— Task brief —
From the listing below, reproduce exactly the lines starting with the one with "Guatemala has a deep cultural and Indigenous" and going on through the one with "indicator that there", both ends kept. No picture is copied.

— Record excerpts —
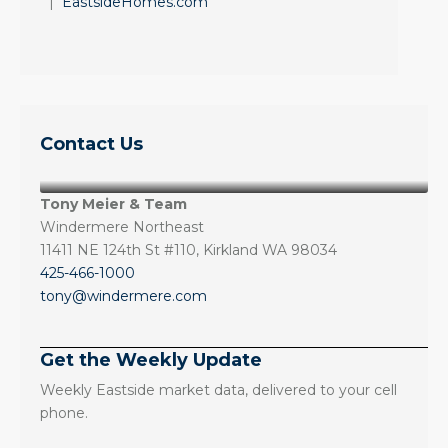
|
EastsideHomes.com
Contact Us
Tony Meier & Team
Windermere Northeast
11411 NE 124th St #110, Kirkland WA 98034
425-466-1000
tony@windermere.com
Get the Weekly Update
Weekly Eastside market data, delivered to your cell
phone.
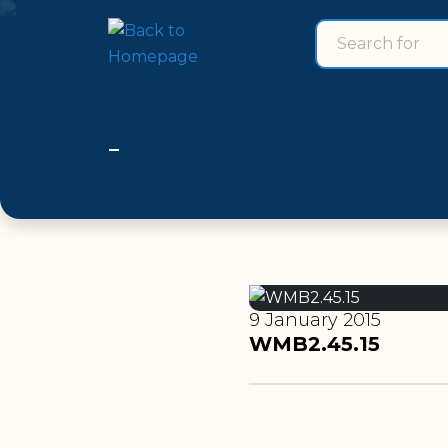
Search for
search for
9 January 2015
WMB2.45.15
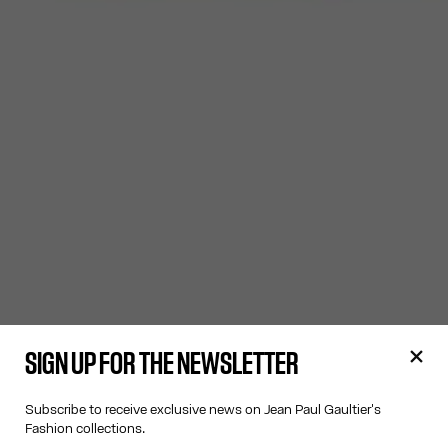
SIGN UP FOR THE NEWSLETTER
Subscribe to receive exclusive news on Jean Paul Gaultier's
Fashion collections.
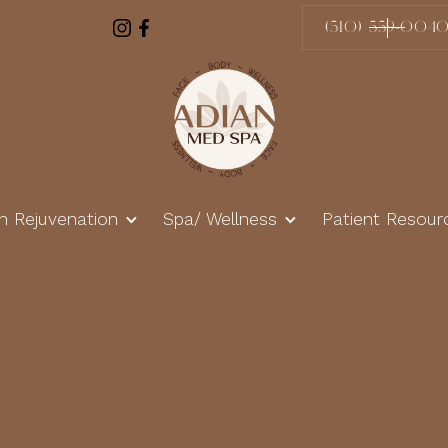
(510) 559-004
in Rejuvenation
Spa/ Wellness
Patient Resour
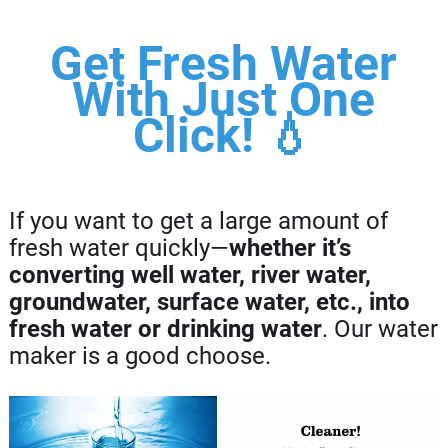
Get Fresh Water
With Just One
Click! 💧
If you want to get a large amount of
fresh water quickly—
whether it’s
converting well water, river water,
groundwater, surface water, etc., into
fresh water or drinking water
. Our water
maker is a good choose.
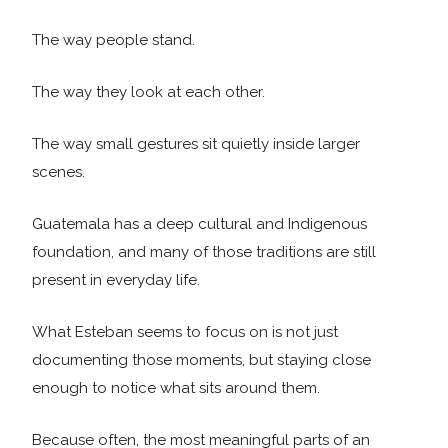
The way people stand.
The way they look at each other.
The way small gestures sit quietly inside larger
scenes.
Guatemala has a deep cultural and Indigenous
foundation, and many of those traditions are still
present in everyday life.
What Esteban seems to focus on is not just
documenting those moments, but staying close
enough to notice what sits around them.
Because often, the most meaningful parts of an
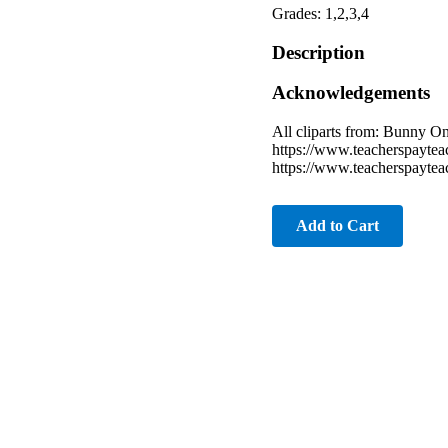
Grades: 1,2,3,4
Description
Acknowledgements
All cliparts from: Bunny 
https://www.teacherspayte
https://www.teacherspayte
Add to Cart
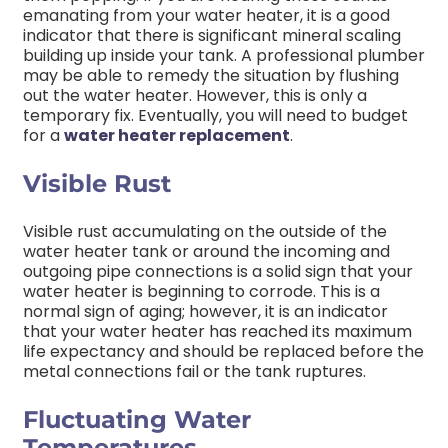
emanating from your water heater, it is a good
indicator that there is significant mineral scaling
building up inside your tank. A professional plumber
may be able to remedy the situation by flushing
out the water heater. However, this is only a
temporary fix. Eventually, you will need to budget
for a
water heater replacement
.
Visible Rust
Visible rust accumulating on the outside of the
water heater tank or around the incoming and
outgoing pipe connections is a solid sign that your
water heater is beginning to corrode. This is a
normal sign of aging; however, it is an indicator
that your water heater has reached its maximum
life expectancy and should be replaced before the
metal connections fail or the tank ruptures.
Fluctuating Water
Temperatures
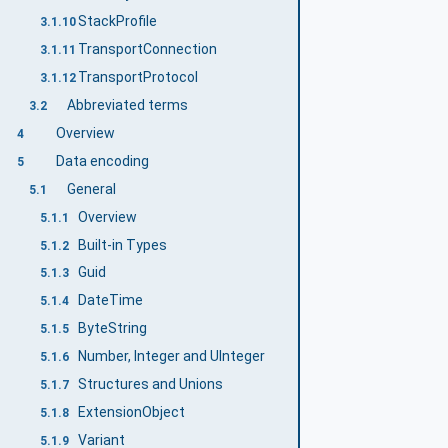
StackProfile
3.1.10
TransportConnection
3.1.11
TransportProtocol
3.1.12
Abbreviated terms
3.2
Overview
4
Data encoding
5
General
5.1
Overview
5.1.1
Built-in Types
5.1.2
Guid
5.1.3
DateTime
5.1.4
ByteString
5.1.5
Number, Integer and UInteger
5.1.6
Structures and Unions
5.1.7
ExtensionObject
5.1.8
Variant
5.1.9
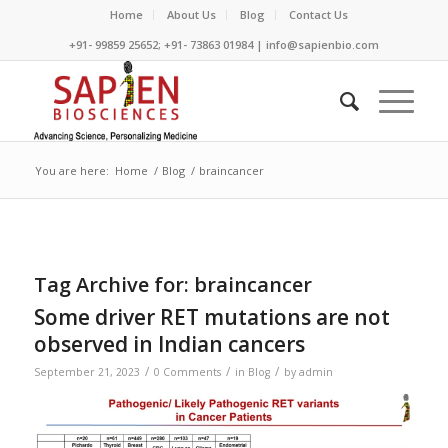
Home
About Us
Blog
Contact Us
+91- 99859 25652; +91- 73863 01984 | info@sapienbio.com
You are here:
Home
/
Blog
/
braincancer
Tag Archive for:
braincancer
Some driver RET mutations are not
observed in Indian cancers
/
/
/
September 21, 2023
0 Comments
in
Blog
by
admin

* * *

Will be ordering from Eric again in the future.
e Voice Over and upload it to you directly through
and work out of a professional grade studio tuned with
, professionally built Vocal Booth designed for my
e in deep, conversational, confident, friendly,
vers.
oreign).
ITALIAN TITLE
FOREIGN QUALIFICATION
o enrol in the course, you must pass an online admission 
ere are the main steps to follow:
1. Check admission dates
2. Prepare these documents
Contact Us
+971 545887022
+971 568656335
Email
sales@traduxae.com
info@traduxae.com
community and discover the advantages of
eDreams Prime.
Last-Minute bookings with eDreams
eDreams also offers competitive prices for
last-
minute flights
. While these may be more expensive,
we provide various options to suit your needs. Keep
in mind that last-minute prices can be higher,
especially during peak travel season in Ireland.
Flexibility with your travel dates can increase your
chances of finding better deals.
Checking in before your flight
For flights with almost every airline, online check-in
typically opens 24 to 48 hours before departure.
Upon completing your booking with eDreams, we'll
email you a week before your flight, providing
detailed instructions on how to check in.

— Result of this task —
Guatemala has a deep cultural and Indigenous
foundation, and many of those traditions are still
present in everyday life.
What Esteban seems to focus on is not just
documenting those moments, but staying close
enough to notice what sits around them.
Because often, the most meaningful parts of an
Grades: 1,2,3,4
Description
Acknowledgements
All cliparts from: Bunny 
https://www.teacherspayte
https://www.teacherspayte
Add to Cart
emanating from your water heater, it is a good
indicator that there is significant mineral scaling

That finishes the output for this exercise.